|Title||Structural identifiability of large systems biology models|
|Source||Wageningen University. Promotor(en): J. Molenaar, co-promotor(en): J.D. Stigter. - Wageningen : Wageningen University - ISBN 9789463952262 - 173|
Mathematical and Statistical Methods - Biometris
|Publication type||Dissertation, internally prepared|
A fundamental principle of systems biology is its perpetual need for new technologies that can solve challenging biological questions. This precept will continue to drive the development of novel analytical tools. The virtuous cycle of biological progress can therefore only exist when experts from different disciplines including biology, chemistry, computer science, engineering, mathematics, and medicine collaborate.
General opinion is however that one of the challenges facing the systems biology community is the lag in the development of such technologies. The topic of structural identifiability in particular has been of interest to the systems biology community. This is because researchers in this field often face experimental limitations. These limitations, combined with the fact that systems biology models can contain vast numbers of unknown parameters, necessitate an identifiability analysis. In reality, analysing the structural identifiability of systems biology models, even when they contain only a few states and system parameters, may be challenging. As these models increase in size and complexity, this difficulty is exasperated, and one becomes limited to only a few methods capable of analysing large ordinary differential equation models.
In this thesis I study the use of a computationally efficient algorithm, well suited to the analysis of large models, in the model development process. The three related objectives of this thesis are: 1) develop an accurate method to asses the structural identifiability of large possibly nonlinear ordinary differential models, 2) implement thismethod in the preliminary design of experiments, and 3) use the method to address the topic of structural unidentifiability.
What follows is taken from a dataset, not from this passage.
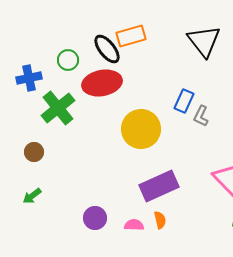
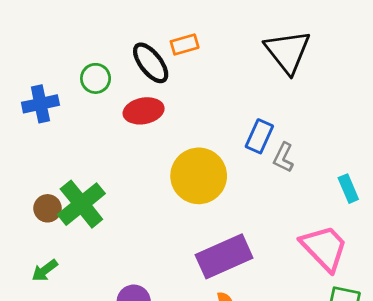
orange rectangle: (131, 36) -> (185, 45), size x0.7
red ellipse: (102, 83) -> (144, 111), size x0.7
green cross: (58, 108) -> (81, 204), moved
To improve the method’s accuracy, I systematically study the role of individual factors, such as the number of experimentally measured sensors, on the sharpness of results. Based on the findings, I propose measures that can improve numerical accuracy.
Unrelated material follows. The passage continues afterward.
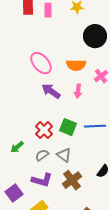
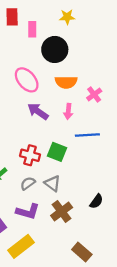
pink rectangle: (48, 10) -> (32, 29), moved
black circle: (95, 36) -> (55, 49), moved
blue line: (95, 126) -> (87, 135), moved
red cross: (44, 130) -> (30, 155), turned -30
To address the second objective, I introduce an iterative identifiability algorithm that can determine minimal sets of outputs that need to be measured to ensure a model’s local structural identifiability. I also illustrate how one could potentially reduce the computational demand of the algorithm, enabling a user to detect minimal output sets of large ordinary differential equation models within minutes.
For the last objective, I investigate the role of initial conditions in a model’s structural unidentifiability. I show that the method can detect problematic values for large ordinary differential equation models. I illustrate its role in reinstating the local structural identifiability of a model by identifying problematic initial conditions.
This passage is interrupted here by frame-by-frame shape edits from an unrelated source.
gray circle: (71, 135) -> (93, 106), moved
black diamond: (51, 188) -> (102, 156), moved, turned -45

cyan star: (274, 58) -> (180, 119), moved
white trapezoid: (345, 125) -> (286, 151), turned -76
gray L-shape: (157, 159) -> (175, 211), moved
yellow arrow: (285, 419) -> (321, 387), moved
I also show that the method can provide theoretical suggestions for the reparameterization of structurally unidentifiable models. The novelty of this work is that the algorithm allows for unknown initial conditions to be parameterised and accordingly, repameterisations requiring the transformation of states, associated with unidentifiable initial conditions, can easily be obtained. The computational efficiency of the method allows for the reparameterisation of large ordinary differential equation models in particular.
To conclude, in this thesis I introduce an method that can be used during the model development process in an array of useful applications. These include: 1) determining minimal output sets, 2) reparameterising structurally unidentifiable models and 3) detecting problematic initial conditions. Each of these application can be implemented before any experiments are conducted and can play a potential role in the optimisation of the modelling process.